What to work on:
Whatever lies between the line with "Identify the location" and the end of the data, both included, must be copied exactly and without pictures.

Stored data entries

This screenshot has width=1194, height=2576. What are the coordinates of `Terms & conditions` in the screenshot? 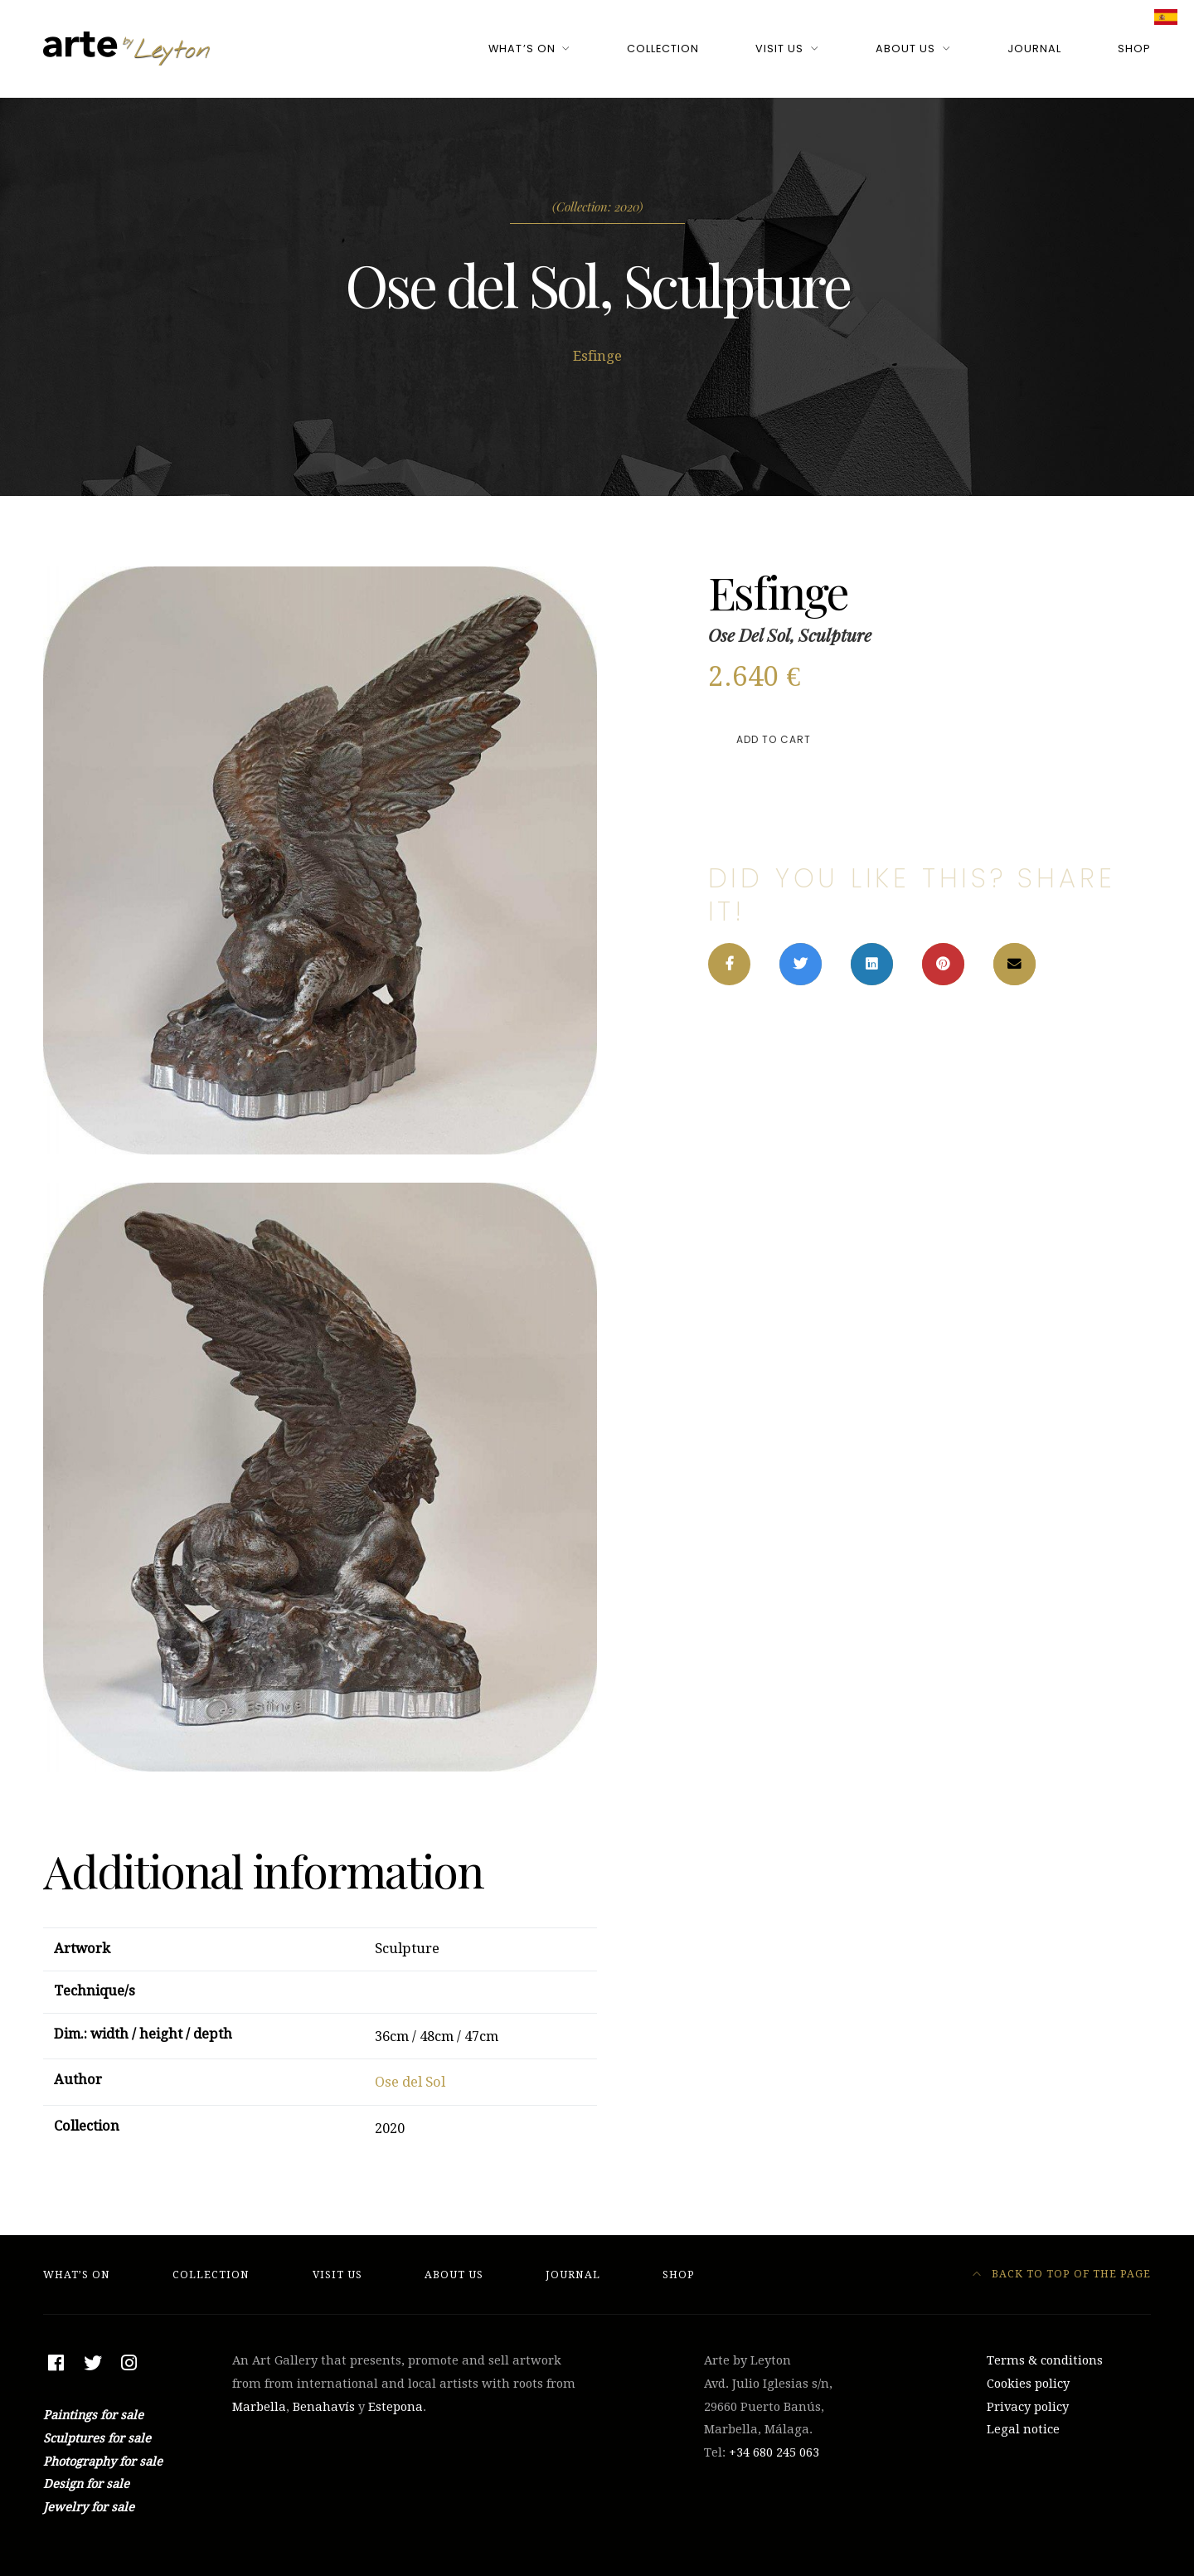 It's located at (1045, 2360).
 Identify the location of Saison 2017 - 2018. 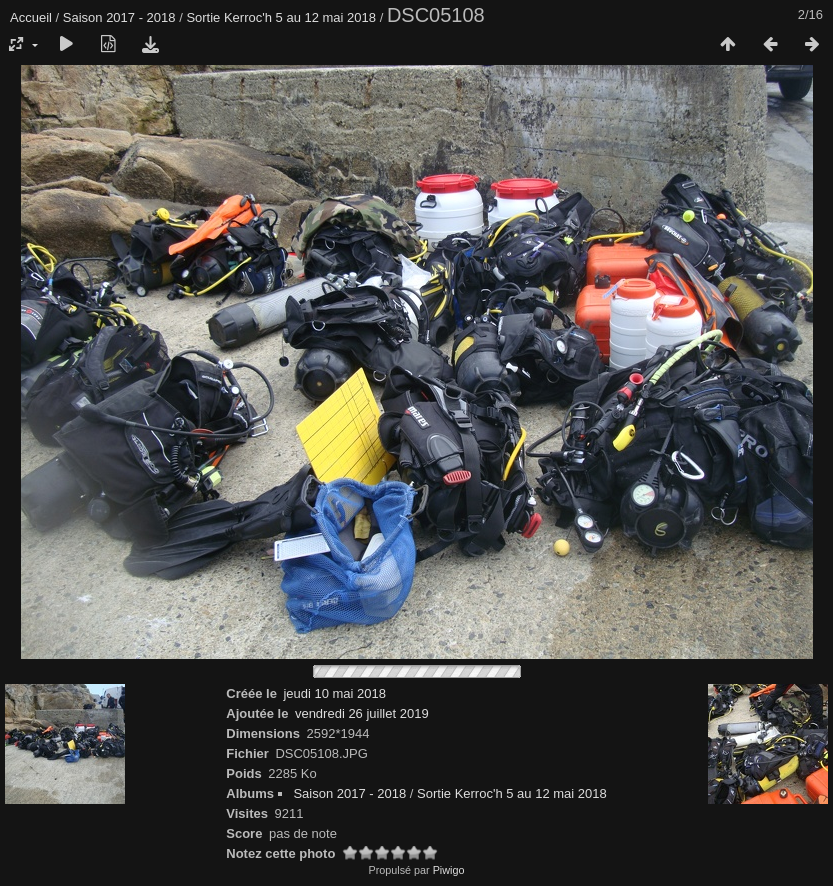
(119, 17).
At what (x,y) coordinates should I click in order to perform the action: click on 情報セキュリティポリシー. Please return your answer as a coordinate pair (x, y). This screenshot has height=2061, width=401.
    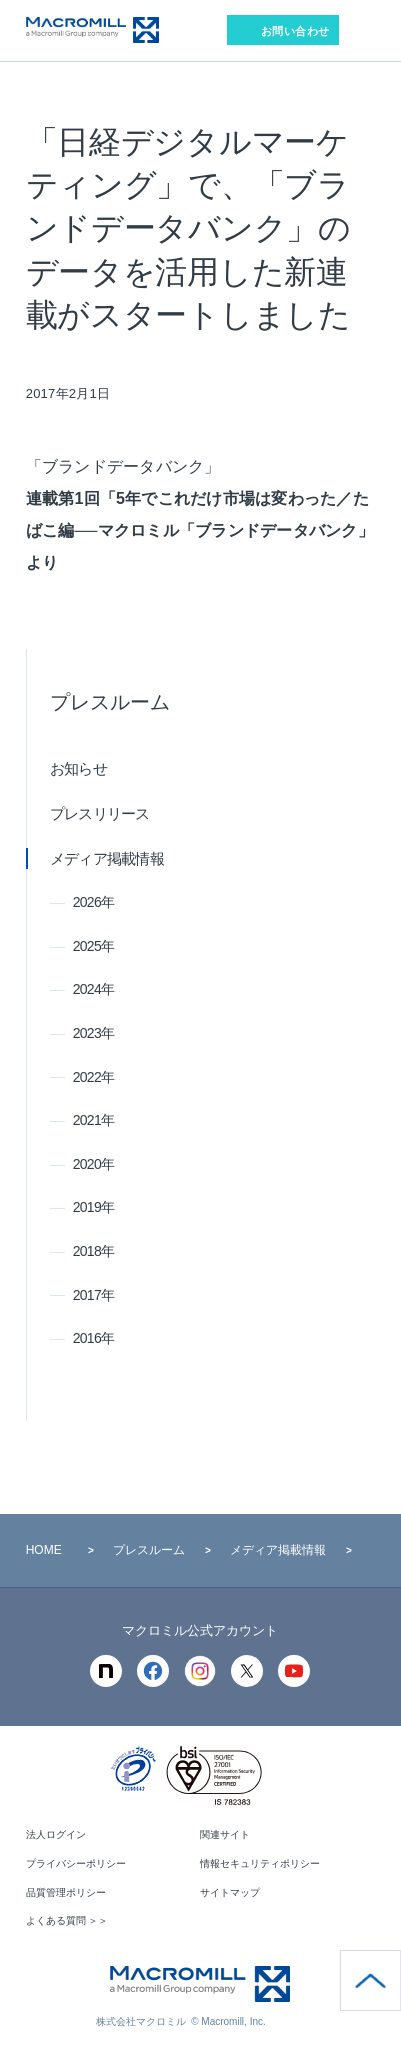
    Looking at the image, I should click on (260, 1863).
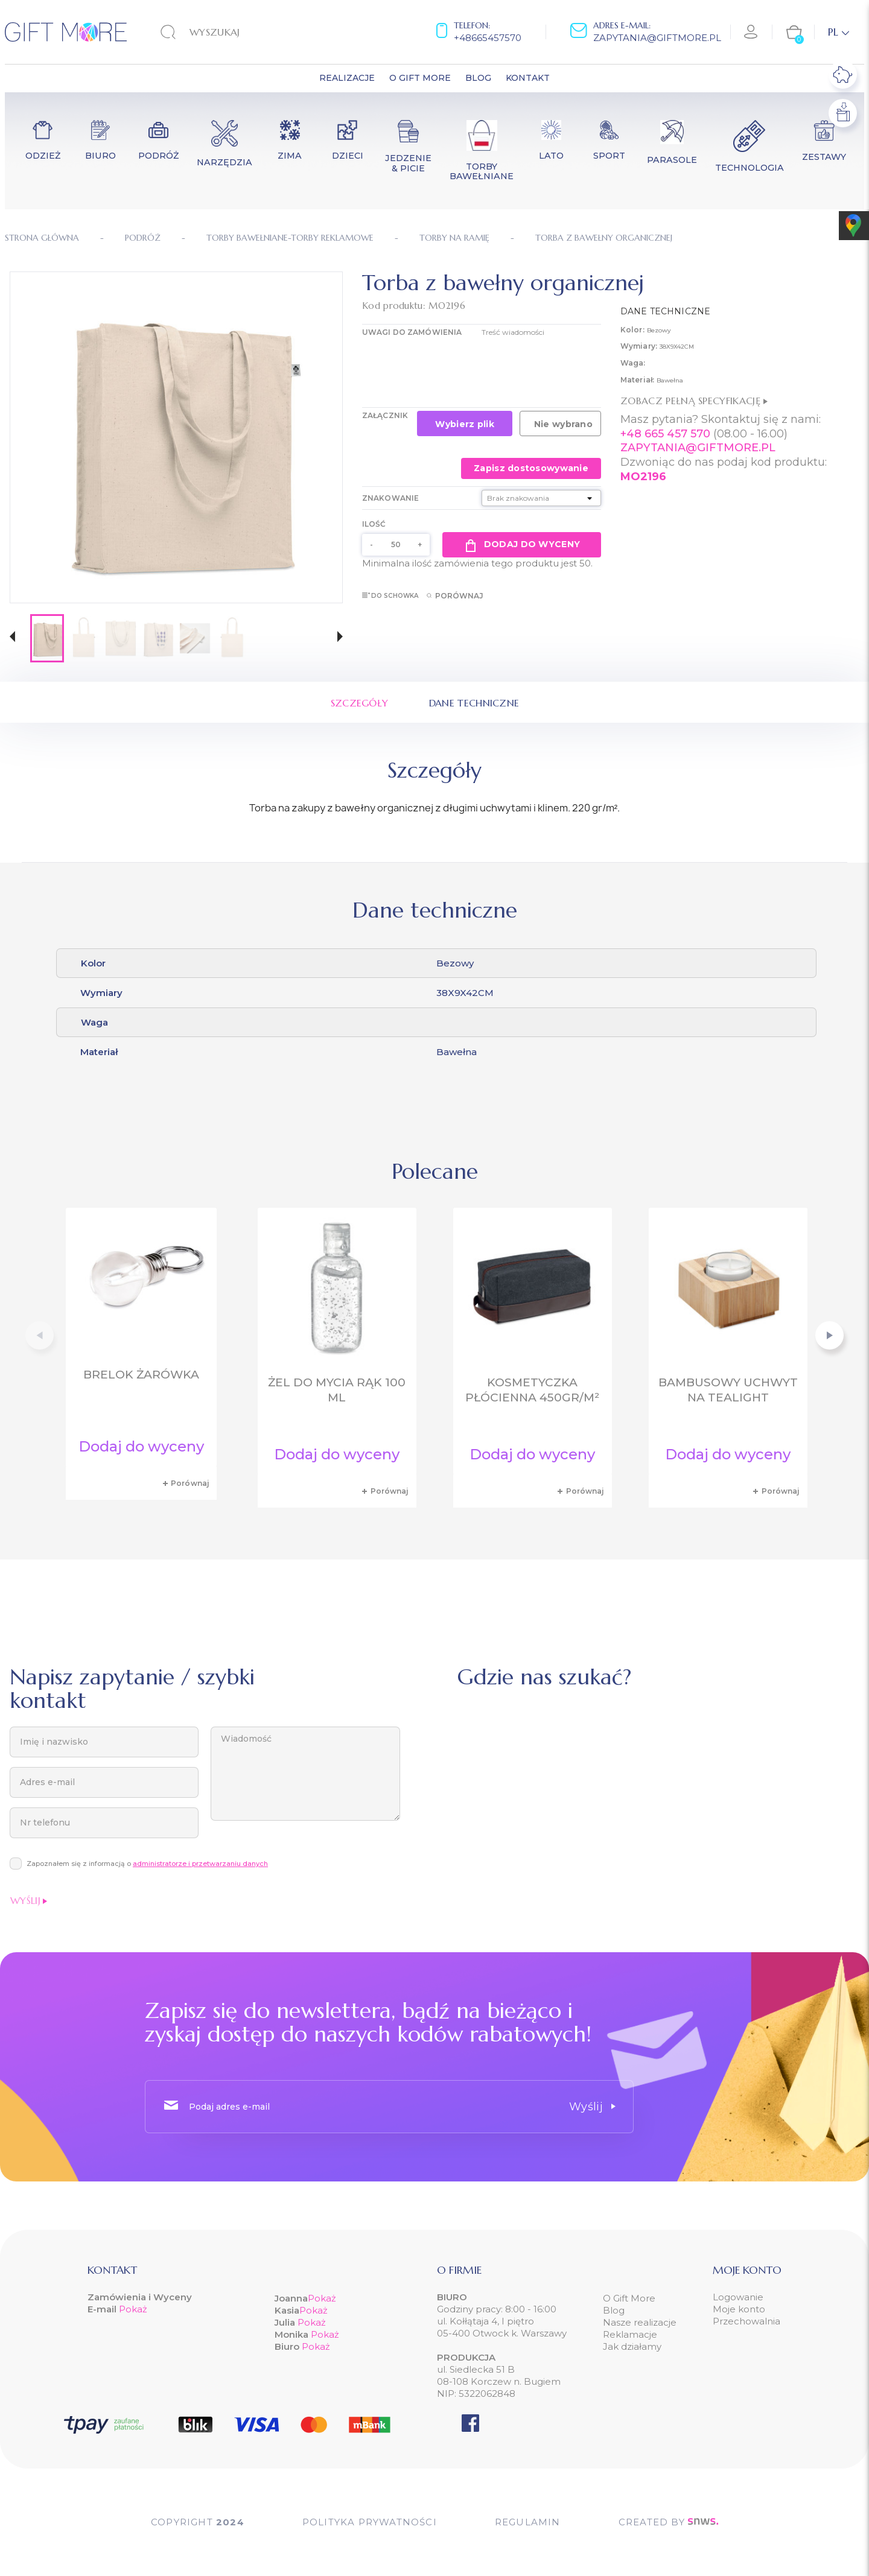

Answer space:
 Identify the location of Saison 2017 - 2018. 
(119, 17).
At what (x,y) coordinates should I click in order to perform the action: click on 情報セキュリティポリシー. Please return your answer as a coordinate pair (x, y). This screenshot has height=2061, width=401.
    Looking at the image, I should click on (260, 1863).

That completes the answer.